As required under law, this amount is equal to an estimate of 75 percent of what otherwise would have been paid as Medicare disproportionate share hospital payments, adjusted for the change in the rate of uninsured people.
In this rule, CMS proposes distributing roughly $7.8 billion in uncompensated care payments in FY 2021, a decrease of approximately $0.5 billion from FY 2020.

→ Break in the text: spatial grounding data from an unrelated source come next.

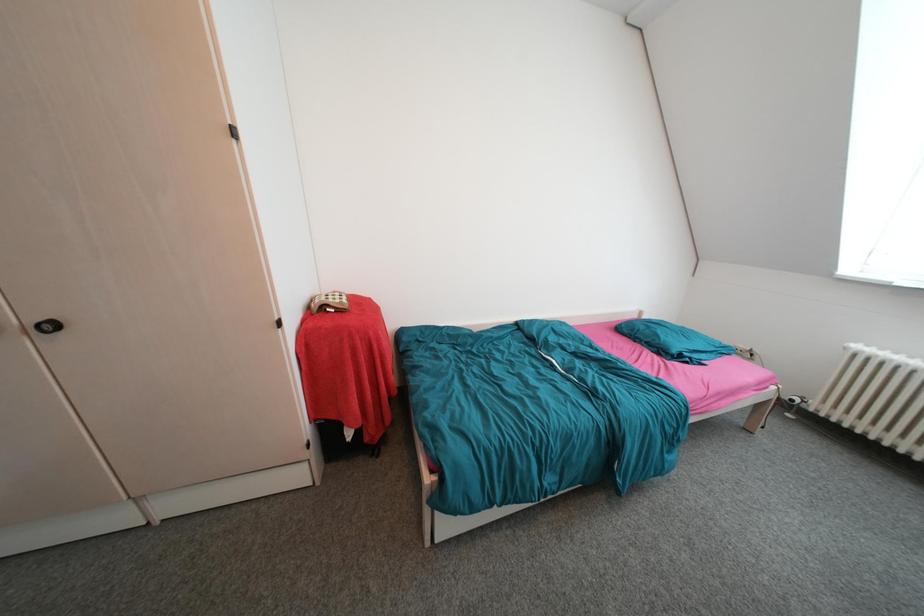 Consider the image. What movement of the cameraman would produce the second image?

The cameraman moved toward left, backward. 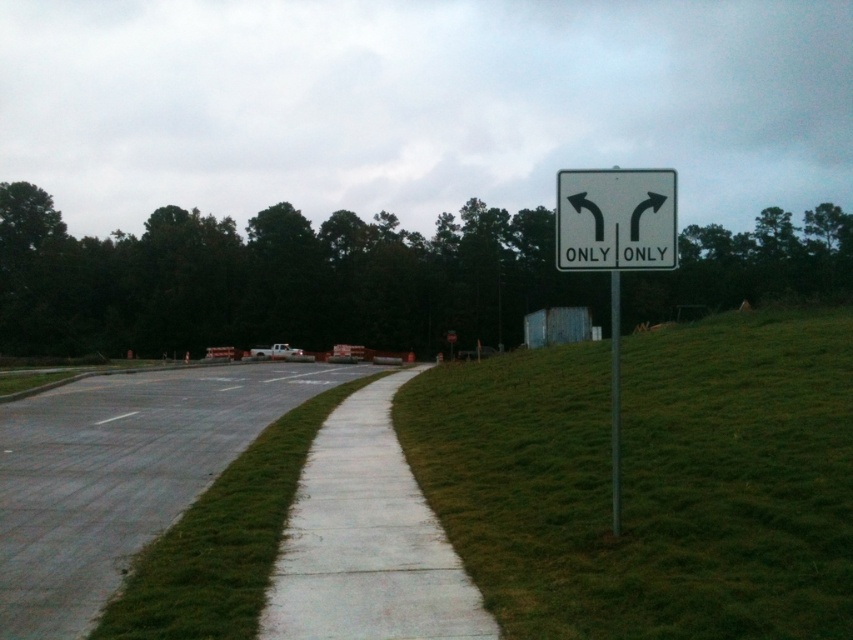 Question: Can you confirm if gray asphalt pavement at lower left is thinner than white plastic sign at upper right?

Choices:
 (A) no
 (B) yes

Answer: (A)

Question: Which of these objects is positioned farthest from the metallic pole at right?

Choices:
 (A) white plastic sign at upper right
 (B) green grass at right
 (C) gray asphalt pavement at lower left
 (D) white metallic sign at right

Answer: (C)

Question: Among these objects, which one is nearest to the camera?

Choices:
 (A) white plastic sign at upper right
 (B) metallic pole at right

Answer: (A)

Question: Observing the image, what is the correct spatial positioning of gray asphalt pavement at lower left in reference to white concrete sidewalk at center?

Choices:
 (A) left
 (B) right

Answer: (A)

Question: Which is farther from the gray asphalt pavement at lower left?

Choices:
 (A) white plastic sign at upper right
 (B) white metallic sign at right

Answer: (B)

Question: In this image, where is green grass at right located relative to white plastic sign at upper right?

Choices:
 (A) below
 (B) above

Answer: (A) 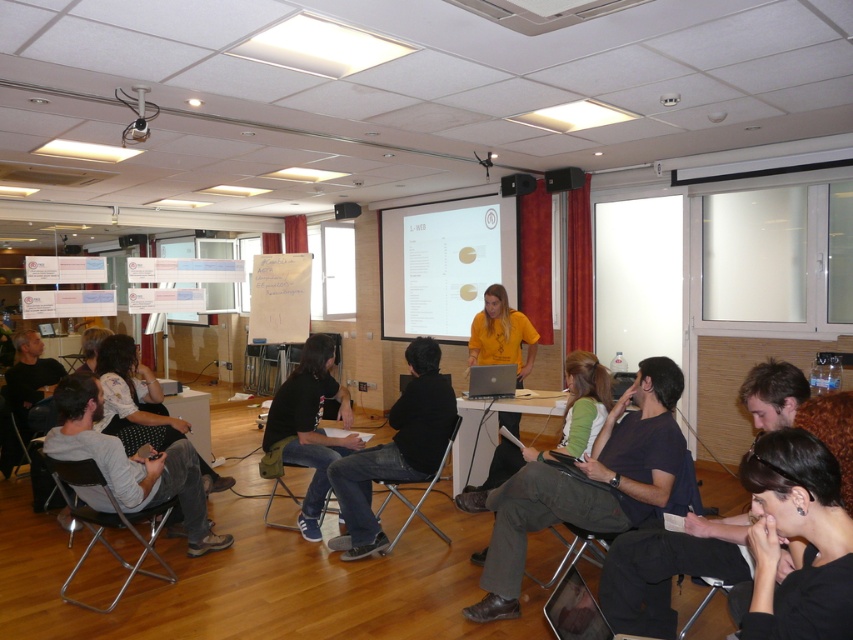 Question: Does black fabric chair at center have a lesser width compared to matte yellow shirt at center?

Choices:
 (A) yes
 (B) no

Answer: (B)

Question: Which of these objects is positioned farthest from the white matte projection screen at center?

Choices:
 (A) black plastic projector at upper center
 (B) metallic silver chair at lower left
 (C) black matte hair at lower right

Answer: (C)

Question: Is metallic gray chair at lower center wider than black fabric chair at center?

Choices:
 (A) yes
 (B) no

Answer: (B)

Question: Which point is farther to the camera?

Choices:
 (A) (343, 208)
 (B) (587, 547)

Answer: (A)

Question: Is dark brown fabric pants at lower center further to the viewer compared to metallic gray chair at lower center?

Choices:
 (A) no
 (B) yes

Answer: (B)

Question: Which of the following is the farthest from the observer?

Choices:
 (A) (677, 433)
 (B) (572, 179)
 (C) (579, 550)

Answer: (B) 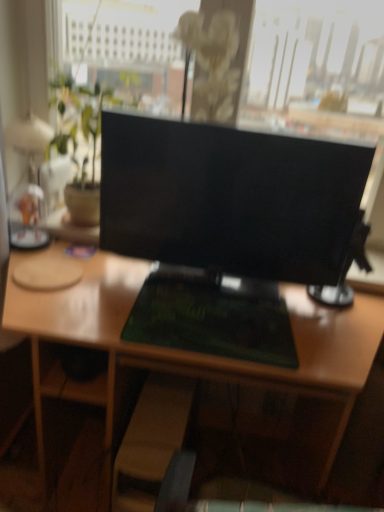 Question: Considering the relative sizes of black glossy monitor at center and wooden swivel chair at lower center in the image provided, is black glossy monitor at center thinner than wooden swivel chair at lower center?

Choices:
 (A) no
 (B) yes

Answer: (B)

Question: From a real-world perspective, is black glossy monitor at center beneath wooden swivel chair at lower center?

Choices:
 (A) yes
 (B) no

Answer: (B)

Question: Is black glossy monitor at center positioned far away from wooden swivel chair at lower center?

Choices:
 (A) no
 (B) yes

Answer: (A)

Question: Does black glossy monitor at center have a larger size compared to wooden swivel chair at lower center?

Choices:
 (A) yes
 (B) no

Answer: (A)

Question: Would you say black glossy monitor at center is outside wooden swivel chair at lower center?

Choices:
 (A) yes
 (B) no

Answer: (A)

Question: From the image's perspective, does black glossy monitor at center appear lower than wooden swivel chair at lower center?

Choices:
 (A) yes
 (B) no

Answer: (B)

Question: Does black glossy monitor at center have a greater height compared to green matte desk at center?

Choices:
 (A) yes
 (B) no

Answer: (B)

Question: Is black glossy monitor at center located outside green matte desk at center?

Choices:
 (A) no
 (B) yes

Answer: (B)

Question: Is black glossy monitor at center oriented towards green matte desk at center?

Choices:
 (A) yes
 (B) no

Answer: (B)

Question: From a real-world perspective, is black glossy monitor at center on top of green matte desk at center?

Choices:
 (A) yes
 (B) no

Answer: (A)

Question: Can you confirm if black glossy monitor at center is bigger than green matte desk at center?

Choices:
 (A) yes
 (B) no

Answer: (B)

Question: Can you see black glossy monitor at center touching green matte desk at center?

Choices:
 (A) yes
 (B) no

Answer: (B)

Question: From a real-world perspective, is green matte desk at center below wooden swivel chair at lower center?

Choices:
 (A) no
 (B) yes

Answer: (A) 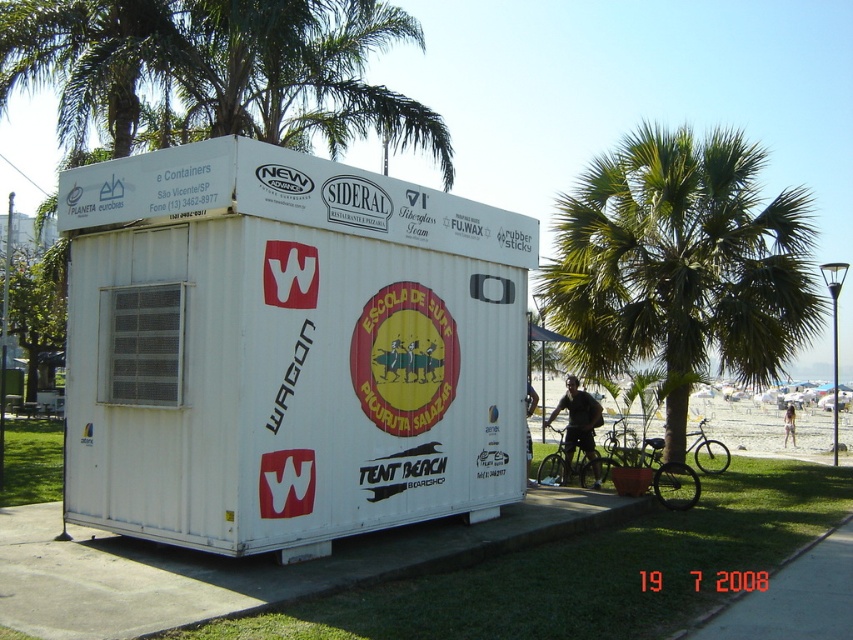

For FY 2021, CMS proposes to use a single year of data on uncompensated care costs from Worksheet S-10 of the FY 2017 cost report to distribute these funds, in part because we have conducted audits of this data. Mindful of the unique challenges facing Indian Health Service and Tribal hospitals and Puerto Rico hospitals,
CMS proposes to continue to use data regarding low-income insured days (Medicaid days for FY 2013 and FY 2018 SSI days) to determine the amount of uncompensated care payments for Puerto Rico hospitals and Indian Health Service and Tribal hospitals for one more year (FY 2021), similar to the FY 2020 methodology.
In addition, CMS is proposing for all eligible hospitals, except Indian Health Service and Tribal hospitals, to use the most recent available single year of audited Worksheet S-10 data to distribute uncompensated care payments for all subsequent fiscal years.
We expect there to be an increasing number of hospitals audited for Worksheet S-10 with future cost reporting years.
As a result, we have confidence that the best available data in future years will be the Worksheet S-10 data for cost reporting years for which audits have been conducted.